Siemens greift nach Alstom
Paris/München (dpa) - Siemens will im Übernahmepoker um Alstom ein eigenes Angebot vorlegen. Voraussetzung sei allerdings eine Prüfung der Bücher des französischen Rivalen. Das teilte der Münchner Elektrokonzern in einem kurzen Schreiben am Dienstag mit.
Wie eine Übernahme von Teilen von Alstom oder sogar des kompletten Unternehmens im Detail aussehen könnte, offenbarte die Führung des Dax-Konzerns aber nicht - der Ausgang des Verfahrens ist offen.
„Voraussetzung dafür ist, dass Alstom Siemens einen Zeitraum von vier Wochen mit Zugang zu Daten des Unternehmens und erforderlichen Managementinterviews einräumt, damit Siemens eine angemessene Prüfung des Alstom-Geschäfts durchführen kann“, hieß es in der knappen Mitteilung im Anschluss an eine Sitzung des Aufsichtsrats. Ein entsprechendes Schreiben sei am Nachmittag an Alstom übermittelt worden. Bis zum Abend gab es keine Reaktion der Franzosen.
Alstom hatte in den vergangenen Monaten heimlich nur mit dem US-Rivalen von Siemens, General Electric (GE), über eine Übernahme verhandelt. Unklar war am Abend auch, wie sich GE nun verhalten wird. Die französische Finanzmarktaufsicht AMF forderte Alstom auf, die vorliegenden Angebote spätestens am Mittwochmorgen offenzulegen. Im Anschluss solle der seit Freitag ausgesetzte Handel mit Aktien des Unternehmens dann wieder aufgenommen werden.
Einzelheiten zu den eigenen Vorstellungen nannte Siemens nicht, auch über die weiteren Schritte in dem Verfahren verlautete nichts. Rasch können die Beteiligten also kaum mit Klarheit rechnen - es sei denn, Alstom würde das Angebot der Münchner rasch zurückweisen. Der Konzern hatte bereits angekündigt, bis Mittwochvormittag über das weitere Vorgehen informieren zu wollen. Am Dienstagabend wollte der Verwaltungsrat des Unternehmens zusammenkommen.
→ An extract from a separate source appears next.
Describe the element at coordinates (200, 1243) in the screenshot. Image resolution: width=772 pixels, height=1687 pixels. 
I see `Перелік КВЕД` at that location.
In den vergangenen Tagen war in Unternehmenskreisen und Berichten für den Fall einer Einigung meist von einem Tausch die Rede. Siemens würde in diesem Fall die Energiesparte von Alstom übernehmen und im Gegenzug das eigene Zuggeschäft an die Franzosen abgeben. Die IG Metall stellte für diesen Fall klar, dass sie Sicherheiten für die rund 11 500 Beschäftigten der Sparte einfordern wird.
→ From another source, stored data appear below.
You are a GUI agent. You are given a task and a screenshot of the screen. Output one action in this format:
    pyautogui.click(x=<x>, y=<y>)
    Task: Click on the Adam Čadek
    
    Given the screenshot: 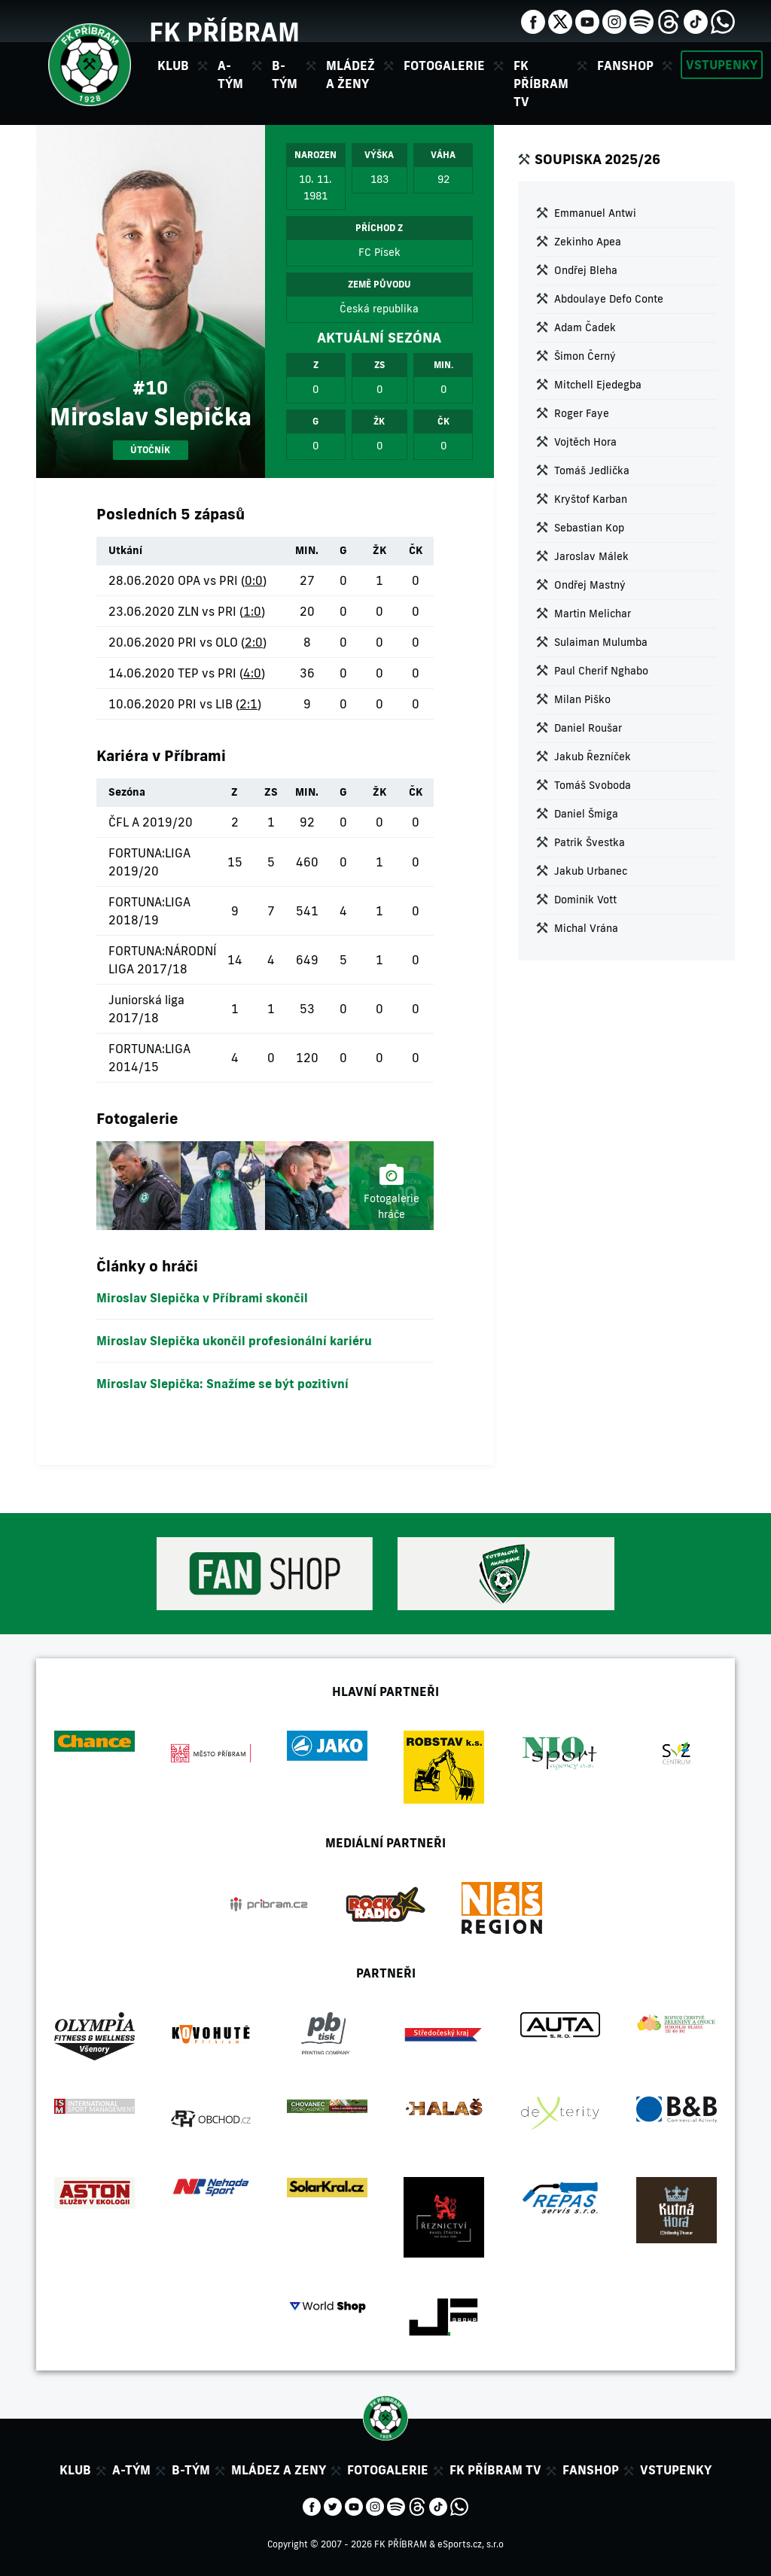 What is the action you would take?
    pyautogui.click(x=585, y=327)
„Eine zwingende Voraussetzung für den geplanten Tausch von Siemens' Zugsparte gegen Alstoms Energiebereich sind natürlich umfassende Garantien für die Sicherheit der Beschäftigung und aller betroffenen Siemens-Standorte“, sagte Bayerns IG-Metall-Chef Jürgen Wechsler am Dienstag. Generell stehe die Gewerkschaft einer Einigung zwischen Siemens und Alstom nicht ablehnend gegenüber, betonte er.
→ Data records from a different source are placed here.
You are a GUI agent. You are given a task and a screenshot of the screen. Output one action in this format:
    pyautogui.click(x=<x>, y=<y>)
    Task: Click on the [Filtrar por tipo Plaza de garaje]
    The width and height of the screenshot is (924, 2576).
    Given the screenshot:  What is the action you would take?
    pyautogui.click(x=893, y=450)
Alstom-Mitarbeiter protestierten am Dienstag vor einer Niederlassung in Saint-Ouen bei Paris gegen die Zerschlagungspläne, auch in Mannheim gab es eine Demonstration. Bei einem Treffen mit Wirtschaftsminister Arnaud Montebourg forderten Gewerkschafter eine erneute Teilverstaatlichung des Unternehmens.
Die Regierung werde alle notwendigen Mittel ergreifen, um die Interessen des Staates bei Alstom zu schützen, sagte Montebourg. Der Minister hatte in den Vortagen deutlich gemacht, dass er einen Deal mit Siemens vorziehen würde. Dies würde es erlauben, im Zuggeschäft einen „Weltmarktführer made in France“ aufzubauen. Um eine Chancengleichheit der Angebote von Siemens und GE zu gewährleisten, schaltete Paris am Dienstag die Aufsichtsbehörde AMF ein.
Am Montag hatten Siemens-Chef Joe Kaeser und zuvor auch GE-Boss Jeff Immelt in Paris Präsident François Hollande getroffen. Beide lobten danach die offene Atmosphäre der Gespräche, machten aber keine Angaben zum Inhalt.